刻印が身体の表面から剥がれ、浮き上がり、翡翠の光を放って消滅する。
いくつもの放電が洞窟全体に奔りついた。
地底湖の水晶柱を打ち抜いて、粉々に砕け散らせてゆく。
砕けた水晶のかけらが四散し、白い飛沫を地底湖から吹き上がらせた。
衝撃に揺すぶられた音の波が、轟音をひびかせて跳ね返る。突風が吹き抜ける。
アリストラムの身体が、ゆっくりとかしぐ。
レオニスは崩落する瓦礫を避け、飛びすさった。悪鬼の形相で吠える。
「そうやすやすと逃がすわけには……」
ふいに光が落ちた。
一瞬にして暗黒が洞窟を塗りつぶす。
さくり、と。
砂を踏む音がした。
「ちょっと、何わやくちゃにしてくれてんの。ふざけんなよ?」
血に濡れた剣の刃が、銀碧の淡い色味を帯びて光る。
地底湖から吹き上げられた飛沫が霧となって流れてゆく。その向こう側から、唸り声にも似た低いつぶやきが聞こえた。

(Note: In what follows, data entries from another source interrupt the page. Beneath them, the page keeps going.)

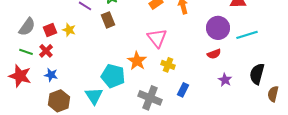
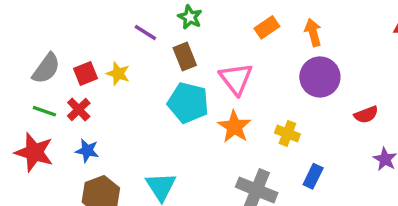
purple circle: (218, 28) -> (320, 77), moved
pink triangle: (157, 38) -> (236, 79), moved
cyan pentagon: (113, 76) -> (188, 103), moved

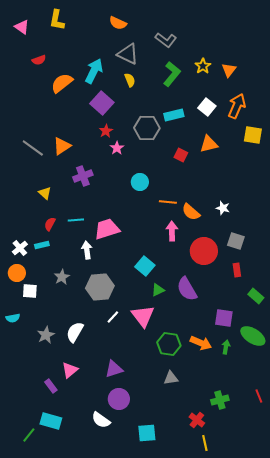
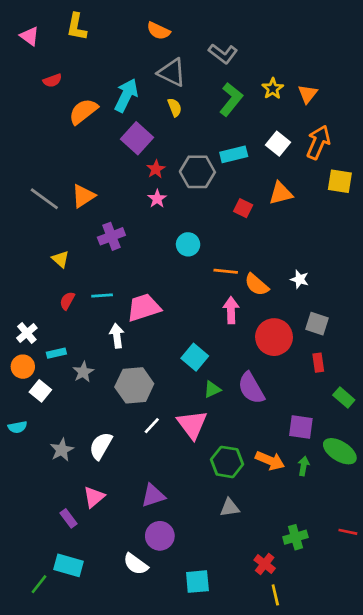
red star: (106, 131) -> (156, 169), moved
cyan rectangle: (42, 245) -> (56, 353), moved
white square: (30, 291) -> (40, 391), turned 35
red line: (259, 396) -> (348, 532), turned -56

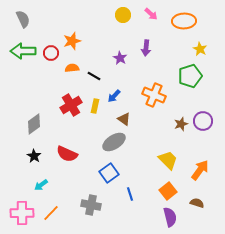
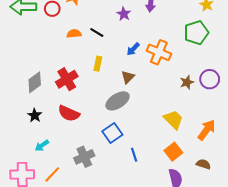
orange semicircle: (72, 68) -> (74, 34), moved
blue arrow: (114, 96) -> (133, 49), moved
red cross: (71, 105) -> (67, 79), moved
brown triangle: (124, 119) -> (128, 77), turned 40
gray cross: (91, 205) -> (84, 157), moved, turned -36

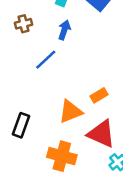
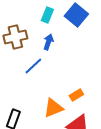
brown cross: (23, 24) -> (15, 37), size x1.6

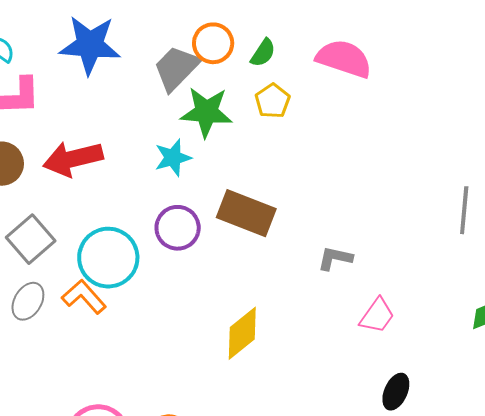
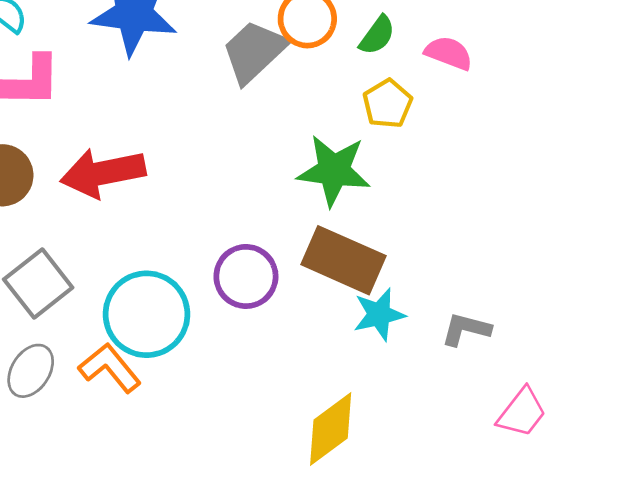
pink semicircle: (344, 59) -> (449, 53), moved, size x0.6
green star: (206, 112) -> (334, 170), moved
cyan star: (173, 158) -> (379, 314), moved

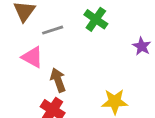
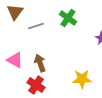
pink triangle: (32, 57) -> (15, 60), moved

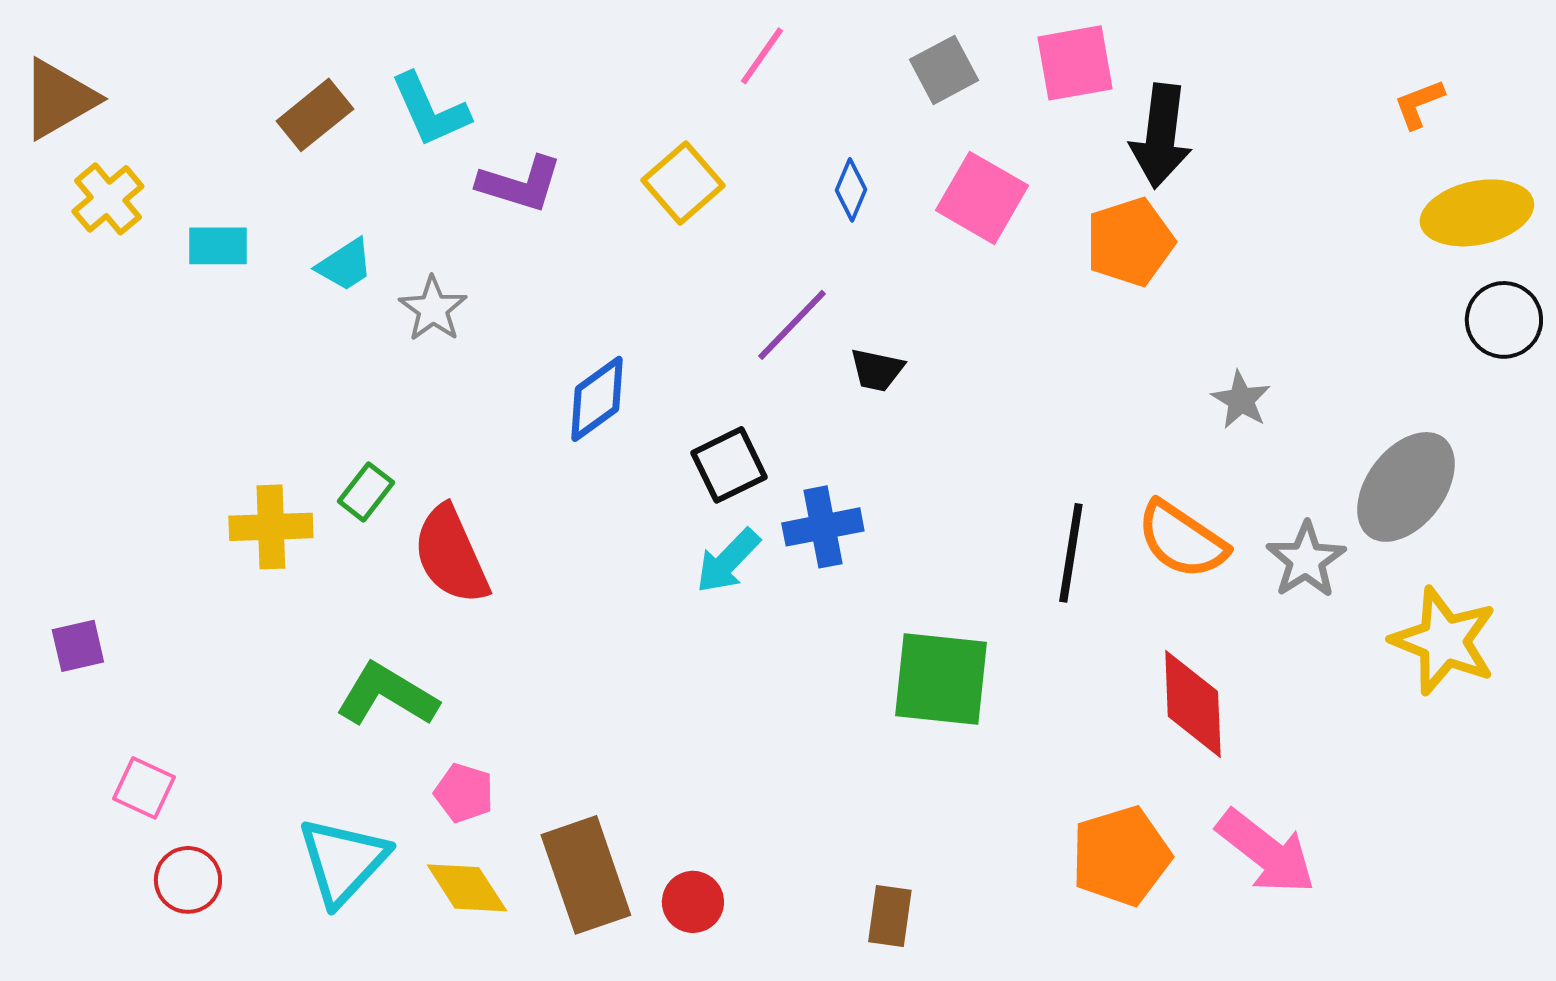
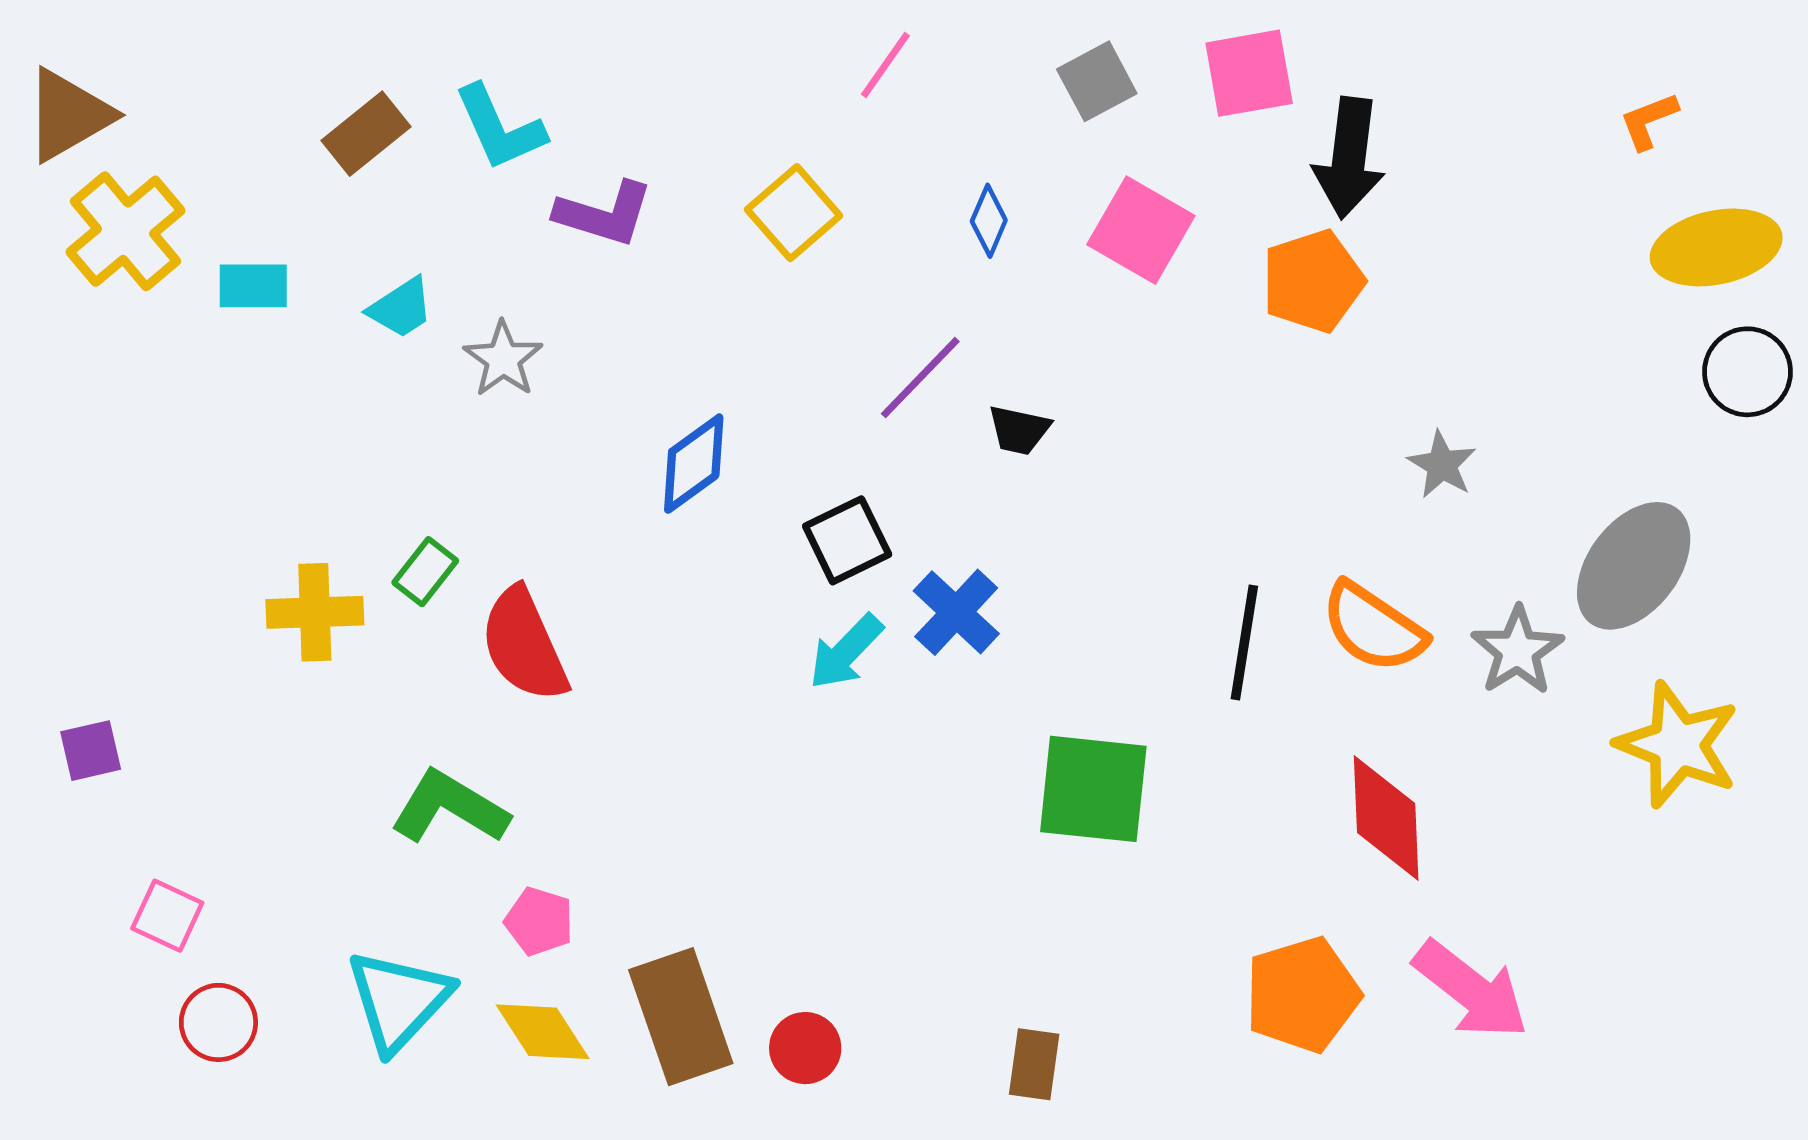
yellow cross: (108, 199) -> (125, 231), size x1.4
blue cross: (823, 527) -> (956, 612), turned -36

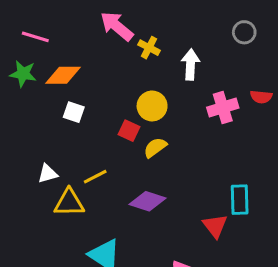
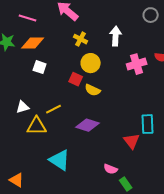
pink line: (35, 37) -> (28, 18), moved
yellow cross: (149, 48) -> (81, 39), moved
yellow semicircle: (155, 147) -> (93, 90), turned -119

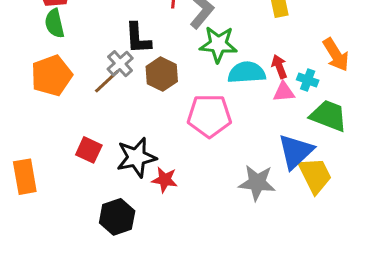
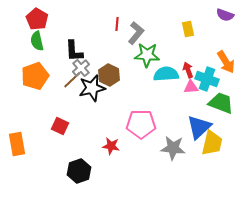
black L-shape: (138, 38) -> (74, 51), moved
cyan cross: (308, 80) -> (207, 79), size x1.6
pink pentagon: (209, 116) -> (141, 124), moved
black star: (136, 157) -> (92, 88), moved
yellow trapezoid: (315, 175) -> (212, 143), turned 40

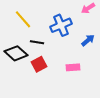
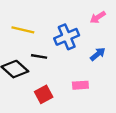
yellow line: (23, 19) -> (23, 30), turned -36
red square: (39, 64) -> (44, 94), moved

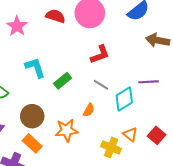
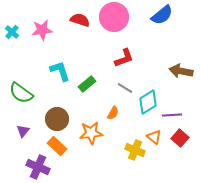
pink star: (17, 26) -> (42, 30), turned 30
brown arrow: (158, 40) -> (181, 71), moved
purple line: (148, 82) -> (172, 115), moved

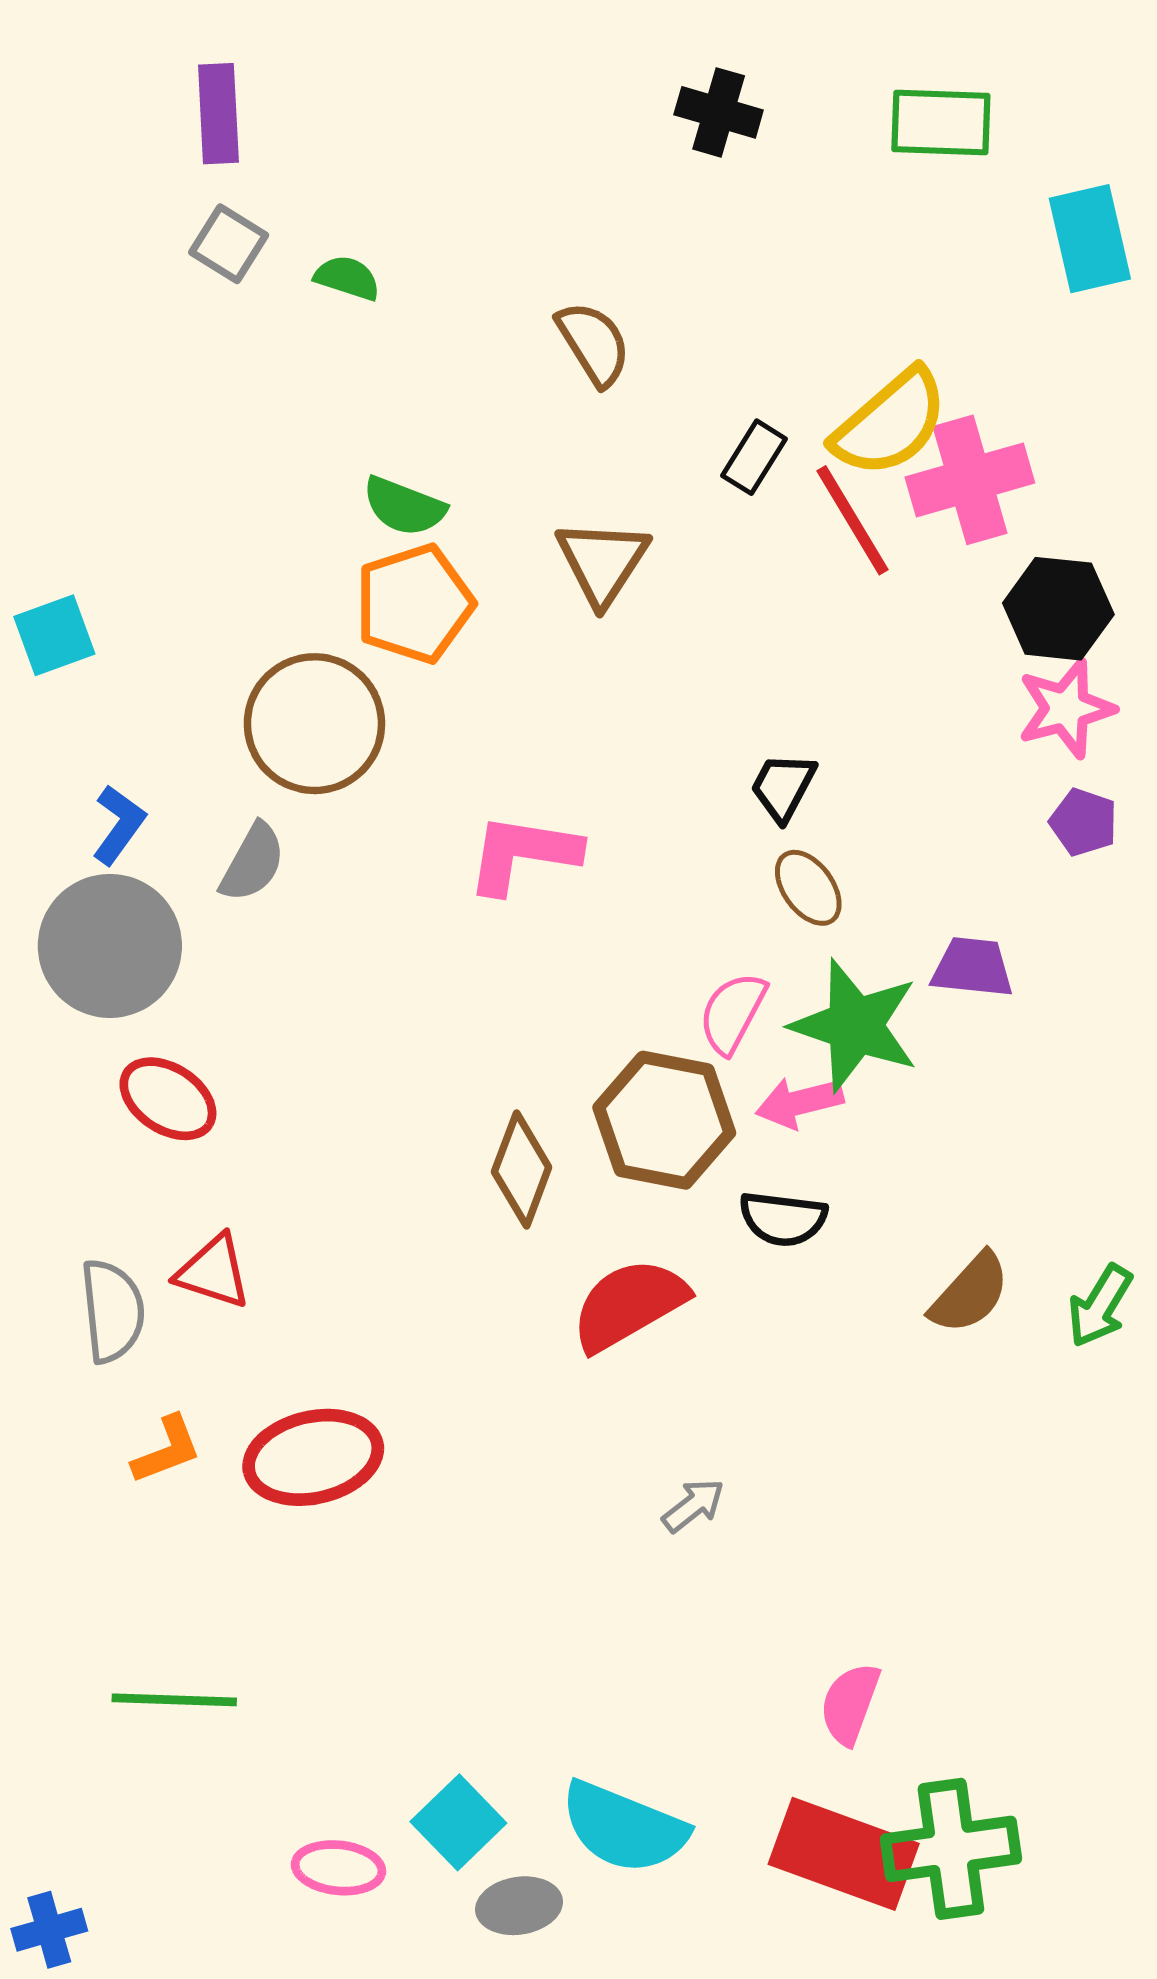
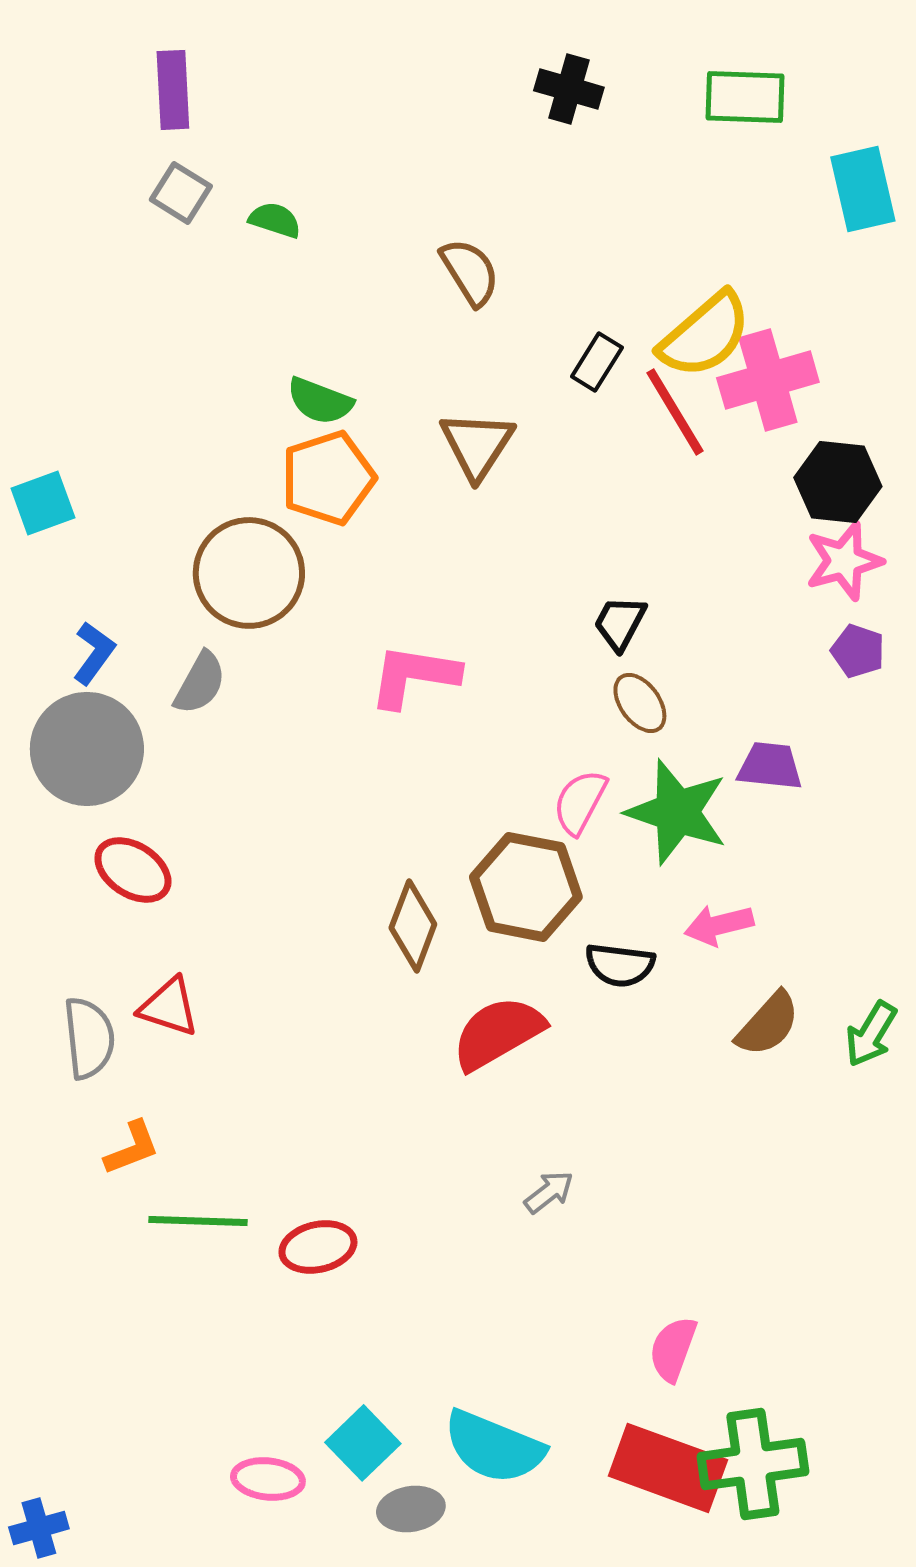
pink arrow: (799, 1103) -> (719, 925), moved
red ellipse: (313, 1457) -> (318, 1247), moved, size x0.7
green line: (174, 1700) -> (198, 1221), moved

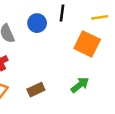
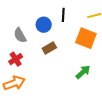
brown rectangle: (36, 90) -> (49, 48), moved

霧に見え隠れしつつ、なずむ影がおもむろにアリストラムの傍らに屈み込んだ。
アリストラムの手からこぼれ落ち、水辺の砂に突き立った剣の柄を、なめらかな爪をはやした手がぐいと掴む。
「……小僧」
レオニスはわずかに歯がみし、後ずさった。
「いい加減、その言い方止めてくんないかな」
うずくまるアリストラムを肩で抱き支えて。
「このあたしのどこが小僧だって言うの」
麗しき魔狼の長。ゾーイの面影を青ざめるほどにまざまざと残した、狼の魔妖が呟く。
褐色の肌。ゆたかにたなびく銀碧の髪。
同色の尻尾。
するどく尖った三角の耳。
完璧に均整の取れた──無駄な肉ひとつない、それでいてちぎれんばかりに荒々しく腰高にくびれ、張りつめた、肉食獣そのもののしなやかな体つき。
ラウが、そこにいた。
「アリストラム、めっちゃ怪我してるじゃん」
ラウは怒りにゆらめく翡翠の瞳をレオニスへと突き立てた。
ゾーイの刀を斜に押し構え、声を押し殺す。
「そんな半死半生の状態で何ができる」
一瞬、気を呑まれかけたレオニスも、すぐにラウの不調を悟った。傲慢な態度を取り戻し、嘲う。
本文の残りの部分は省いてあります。